**Action item:** Please state the number of lines in the material below that contain "width", with no other words.

**Working data:**
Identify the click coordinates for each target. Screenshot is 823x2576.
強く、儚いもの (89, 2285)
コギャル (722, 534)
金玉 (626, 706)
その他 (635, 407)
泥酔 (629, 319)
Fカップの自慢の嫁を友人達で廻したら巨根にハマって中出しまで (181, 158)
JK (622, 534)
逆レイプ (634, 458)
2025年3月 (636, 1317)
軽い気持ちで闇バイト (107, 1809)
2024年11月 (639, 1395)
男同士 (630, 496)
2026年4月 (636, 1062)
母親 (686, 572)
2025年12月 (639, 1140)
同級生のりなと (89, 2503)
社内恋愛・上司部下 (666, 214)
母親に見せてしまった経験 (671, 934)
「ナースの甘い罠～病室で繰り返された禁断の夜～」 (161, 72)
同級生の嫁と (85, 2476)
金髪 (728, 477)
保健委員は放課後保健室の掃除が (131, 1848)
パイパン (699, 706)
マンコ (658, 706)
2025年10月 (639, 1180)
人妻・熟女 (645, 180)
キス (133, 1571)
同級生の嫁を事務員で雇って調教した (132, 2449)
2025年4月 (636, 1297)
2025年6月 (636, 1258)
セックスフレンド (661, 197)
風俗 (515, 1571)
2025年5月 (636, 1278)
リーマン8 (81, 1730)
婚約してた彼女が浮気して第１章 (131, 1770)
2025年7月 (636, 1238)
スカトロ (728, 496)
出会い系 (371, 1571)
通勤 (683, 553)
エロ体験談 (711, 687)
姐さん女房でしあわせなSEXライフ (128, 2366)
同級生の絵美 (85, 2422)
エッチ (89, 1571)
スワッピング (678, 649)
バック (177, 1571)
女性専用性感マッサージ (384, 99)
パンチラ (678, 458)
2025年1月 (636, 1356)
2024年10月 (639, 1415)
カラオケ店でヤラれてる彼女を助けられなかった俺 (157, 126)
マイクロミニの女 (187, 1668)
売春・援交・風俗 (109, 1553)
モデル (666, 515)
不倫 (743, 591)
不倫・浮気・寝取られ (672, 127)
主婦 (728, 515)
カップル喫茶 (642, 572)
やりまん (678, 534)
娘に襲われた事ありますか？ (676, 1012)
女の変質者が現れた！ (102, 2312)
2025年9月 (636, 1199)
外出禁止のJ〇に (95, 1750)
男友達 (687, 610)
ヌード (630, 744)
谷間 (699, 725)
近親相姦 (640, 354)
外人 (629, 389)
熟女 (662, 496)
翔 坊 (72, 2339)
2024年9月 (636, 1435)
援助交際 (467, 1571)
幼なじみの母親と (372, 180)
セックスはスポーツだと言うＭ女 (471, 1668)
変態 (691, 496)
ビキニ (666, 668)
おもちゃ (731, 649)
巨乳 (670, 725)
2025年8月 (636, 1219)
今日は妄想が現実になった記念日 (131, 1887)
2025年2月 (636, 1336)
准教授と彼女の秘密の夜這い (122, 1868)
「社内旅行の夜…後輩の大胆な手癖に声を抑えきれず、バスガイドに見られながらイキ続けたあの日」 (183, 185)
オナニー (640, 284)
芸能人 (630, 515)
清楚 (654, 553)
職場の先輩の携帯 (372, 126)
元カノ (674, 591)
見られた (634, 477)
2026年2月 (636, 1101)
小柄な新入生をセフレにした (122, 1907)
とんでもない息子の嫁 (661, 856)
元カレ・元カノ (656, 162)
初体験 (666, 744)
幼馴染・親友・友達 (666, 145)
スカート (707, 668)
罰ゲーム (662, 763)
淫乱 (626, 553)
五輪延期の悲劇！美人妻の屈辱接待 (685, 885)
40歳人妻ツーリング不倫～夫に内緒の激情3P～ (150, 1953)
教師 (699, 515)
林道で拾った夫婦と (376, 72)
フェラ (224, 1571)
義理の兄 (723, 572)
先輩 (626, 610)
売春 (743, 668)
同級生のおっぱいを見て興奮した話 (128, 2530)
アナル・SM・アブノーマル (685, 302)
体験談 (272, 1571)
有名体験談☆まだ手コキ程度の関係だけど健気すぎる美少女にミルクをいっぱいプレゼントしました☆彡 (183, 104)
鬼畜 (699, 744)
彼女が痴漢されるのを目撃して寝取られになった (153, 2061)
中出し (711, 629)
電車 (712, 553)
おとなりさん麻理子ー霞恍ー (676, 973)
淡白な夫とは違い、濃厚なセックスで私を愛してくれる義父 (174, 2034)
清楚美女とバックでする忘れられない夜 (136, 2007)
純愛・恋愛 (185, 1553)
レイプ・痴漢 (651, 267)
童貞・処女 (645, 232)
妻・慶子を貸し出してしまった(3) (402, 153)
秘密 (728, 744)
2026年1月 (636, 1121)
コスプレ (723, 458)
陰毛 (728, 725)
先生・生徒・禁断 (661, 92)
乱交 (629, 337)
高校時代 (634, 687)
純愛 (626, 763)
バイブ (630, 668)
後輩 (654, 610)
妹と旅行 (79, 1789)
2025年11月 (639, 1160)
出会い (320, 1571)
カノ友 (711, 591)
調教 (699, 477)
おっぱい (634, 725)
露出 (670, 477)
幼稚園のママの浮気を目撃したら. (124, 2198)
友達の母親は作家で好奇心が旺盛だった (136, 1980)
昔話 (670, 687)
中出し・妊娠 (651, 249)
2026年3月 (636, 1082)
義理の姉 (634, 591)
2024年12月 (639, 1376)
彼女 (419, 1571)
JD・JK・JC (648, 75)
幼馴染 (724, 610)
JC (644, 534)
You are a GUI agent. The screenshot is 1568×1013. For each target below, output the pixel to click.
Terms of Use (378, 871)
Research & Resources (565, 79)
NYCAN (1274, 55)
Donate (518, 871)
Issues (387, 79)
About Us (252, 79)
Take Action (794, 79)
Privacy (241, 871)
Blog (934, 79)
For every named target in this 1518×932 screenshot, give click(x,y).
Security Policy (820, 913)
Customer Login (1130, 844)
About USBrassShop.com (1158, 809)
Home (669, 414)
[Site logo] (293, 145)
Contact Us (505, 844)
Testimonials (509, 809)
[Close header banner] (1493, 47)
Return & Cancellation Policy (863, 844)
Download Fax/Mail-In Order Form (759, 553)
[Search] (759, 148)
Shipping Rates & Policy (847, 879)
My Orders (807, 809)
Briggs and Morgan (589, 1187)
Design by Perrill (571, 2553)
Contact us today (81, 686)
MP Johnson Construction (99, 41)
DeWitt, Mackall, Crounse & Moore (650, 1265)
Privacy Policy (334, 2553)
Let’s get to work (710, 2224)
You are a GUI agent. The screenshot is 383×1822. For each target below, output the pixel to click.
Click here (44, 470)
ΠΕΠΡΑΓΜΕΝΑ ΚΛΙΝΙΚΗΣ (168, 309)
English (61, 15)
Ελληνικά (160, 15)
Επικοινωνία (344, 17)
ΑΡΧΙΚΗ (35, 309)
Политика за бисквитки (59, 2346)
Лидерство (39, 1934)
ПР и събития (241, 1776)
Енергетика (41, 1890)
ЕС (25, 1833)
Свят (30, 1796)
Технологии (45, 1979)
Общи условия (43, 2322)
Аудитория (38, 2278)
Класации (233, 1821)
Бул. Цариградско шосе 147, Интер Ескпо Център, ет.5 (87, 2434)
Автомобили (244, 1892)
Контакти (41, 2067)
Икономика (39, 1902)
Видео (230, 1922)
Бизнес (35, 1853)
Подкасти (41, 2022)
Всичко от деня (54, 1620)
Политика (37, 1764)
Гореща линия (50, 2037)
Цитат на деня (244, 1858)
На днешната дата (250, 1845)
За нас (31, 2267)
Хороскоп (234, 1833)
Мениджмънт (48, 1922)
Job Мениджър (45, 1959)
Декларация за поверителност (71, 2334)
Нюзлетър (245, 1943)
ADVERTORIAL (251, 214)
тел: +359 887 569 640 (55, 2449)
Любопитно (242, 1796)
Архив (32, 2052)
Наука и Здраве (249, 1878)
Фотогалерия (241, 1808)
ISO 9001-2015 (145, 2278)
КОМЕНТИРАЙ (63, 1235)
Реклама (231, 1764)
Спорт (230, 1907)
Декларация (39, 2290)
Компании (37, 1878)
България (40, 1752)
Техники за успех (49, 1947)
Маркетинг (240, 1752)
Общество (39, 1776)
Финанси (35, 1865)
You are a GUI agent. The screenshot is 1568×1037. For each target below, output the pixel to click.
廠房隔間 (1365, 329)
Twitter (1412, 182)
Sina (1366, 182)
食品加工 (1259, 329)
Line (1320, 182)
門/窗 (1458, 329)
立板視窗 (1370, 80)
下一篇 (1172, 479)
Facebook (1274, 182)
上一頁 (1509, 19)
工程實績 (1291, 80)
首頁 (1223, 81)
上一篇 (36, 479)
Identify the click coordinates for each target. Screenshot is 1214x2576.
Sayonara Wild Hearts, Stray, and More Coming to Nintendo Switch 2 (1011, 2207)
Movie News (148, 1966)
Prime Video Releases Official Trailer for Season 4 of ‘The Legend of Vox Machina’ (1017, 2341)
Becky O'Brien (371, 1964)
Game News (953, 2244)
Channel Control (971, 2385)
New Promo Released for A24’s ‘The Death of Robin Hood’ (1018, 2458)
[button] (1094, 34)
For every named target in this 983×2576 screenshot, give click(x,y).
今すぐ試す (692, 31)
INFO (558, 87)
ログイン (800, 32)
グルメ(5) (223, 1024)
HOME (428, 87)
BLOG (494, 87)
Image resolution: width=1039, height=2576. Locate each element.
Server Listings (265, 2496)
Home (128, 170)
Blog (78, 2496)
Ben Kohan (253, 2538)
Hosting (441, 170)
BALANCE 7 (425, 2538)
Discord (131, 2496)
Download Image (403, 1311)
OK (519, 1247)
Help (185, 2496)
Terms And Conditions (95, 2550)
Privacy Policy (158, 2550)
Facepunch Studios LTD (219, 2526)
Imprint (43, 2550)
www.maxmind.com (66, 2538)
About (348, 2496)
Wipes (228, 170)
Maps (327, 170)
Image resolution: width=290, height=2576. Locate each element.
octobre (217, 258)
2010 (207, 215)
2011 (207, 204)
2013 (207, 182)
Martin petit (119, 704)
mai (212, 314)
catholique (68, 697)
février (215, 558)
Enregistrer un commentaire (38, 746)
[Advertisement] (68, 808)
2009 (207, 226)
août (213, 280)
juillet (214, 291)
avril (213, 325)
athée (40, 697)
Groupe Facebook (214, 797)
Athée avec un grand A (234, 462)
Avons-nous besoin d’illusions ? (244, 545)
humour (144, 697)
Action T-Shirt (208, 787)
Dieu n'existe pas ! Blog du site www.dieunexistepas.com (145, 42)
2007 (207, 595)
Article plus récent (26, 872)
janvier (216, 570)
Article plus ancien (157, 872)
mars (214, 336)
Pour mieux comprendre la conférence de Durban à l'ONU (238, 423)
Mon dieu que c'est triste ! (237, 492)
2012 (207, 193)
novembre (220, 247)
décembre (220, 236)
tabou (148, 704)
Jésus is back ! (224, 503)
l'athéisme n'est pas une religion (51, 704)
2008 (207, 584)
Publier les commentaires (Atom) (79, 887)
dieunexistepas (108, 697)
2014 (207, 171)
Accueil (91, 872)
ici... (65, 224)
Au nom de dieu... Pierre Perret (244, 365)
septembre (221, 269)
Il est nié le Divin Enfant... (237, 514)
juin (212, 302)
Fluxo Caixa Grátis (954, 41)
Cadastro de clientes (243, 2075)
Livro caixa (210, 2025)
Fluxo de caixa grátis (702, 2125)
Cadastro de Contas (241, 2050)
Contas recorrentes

**Solved problem:** 2